Aided and abetted by emotional immaturity and love that fails to go deep enough to exemplify what love truly is, that one cares about another human being not with the passion of a sexual relationship without context, but a sexual relationship complementing a deep and abiding concern for the well-being of that other and yes, placing that other person's well-being, satisfaction with life and happiness above one's own in that their emotional state is critical to the satisfaction of one's own. Health and happiness flow from a generous, not a selfish love.

That being been said, people will be people. And as such it is beyond the capacity of most people not to place their self-interest first, failing to recognize that their self-interest lies in the fulfillment of sharing a love with someone you plan to live with for the foreseeable future in a mutual engagement of trust, respect, friendship and shared aspirations. Free and open communication and due appreciation of the attributes that the other brings to the relationship is critical to its success. Self-absorption rings the death knell of any marriage.

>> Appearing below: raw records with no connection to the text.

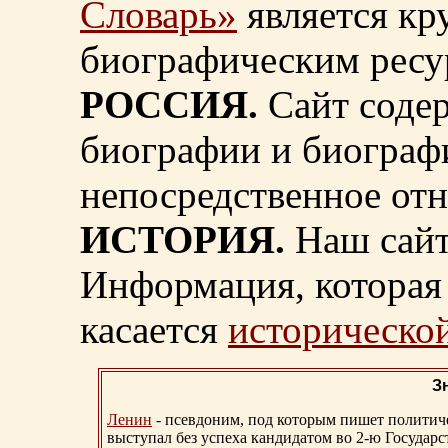
Словарь»
является к
биографическим ресу
РОССИЯ.
Сайт содер
биографии и биограф
непосредственное от
ИСТОРИЯ.
Наш сайт
Информация, которая 
касается
исторической
З
Ленин
- псевдоним, под которым пишет политичес
выступал без успеха кандидатом во 2-ю Государ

The 1980s seems to have been the apex of divorce which some researchers believe is now descending in numbers. At the same time a new trend appears to be developing among older married couples who have decided for reasons, obviously, of their own to sunder a marriage of long standing. This may go beyond the old canard of couples hanging in until their children are old enough to manage on their own, then splitting. These are marriages of thirty years' duration and longer. They've been dubbed 'silver splitters' and 'diamond divorcees'.

Boomers in the United States, Australia, India and the United Kingdom are now, it would appear, distinguishing themselves by seeking in greater numbers, to end long-term marriages. In Canada, the median age for divorce rose between 1991 and 2008 for men from 38.3 to 44 years; women from 35.7 to 41 years. According to the Shulman Law firm, its own experience with numbers for the past decade led them to believe that grey divorce is steadily rising. In 2010 clients of 50 and over represented 10% of their business. Now however, that same demographic "constitutes approximately 40 percent".

Although the age group of 60 and over remains the minority of cases they see, that demographic has nearly doubled over the past decade. Divorce experts are linking the rise of elderly divorces to the fact that people are living longer, realizing a gain of about 20 years between 1921 and 2005, where life expectancy rose from 58.8 to 79 years for men and from 50.5 to 82.7 years for women. Older people examining their marriages now discard 'Can I manage on my own?' to adapt to an 'Am I happy?' self query.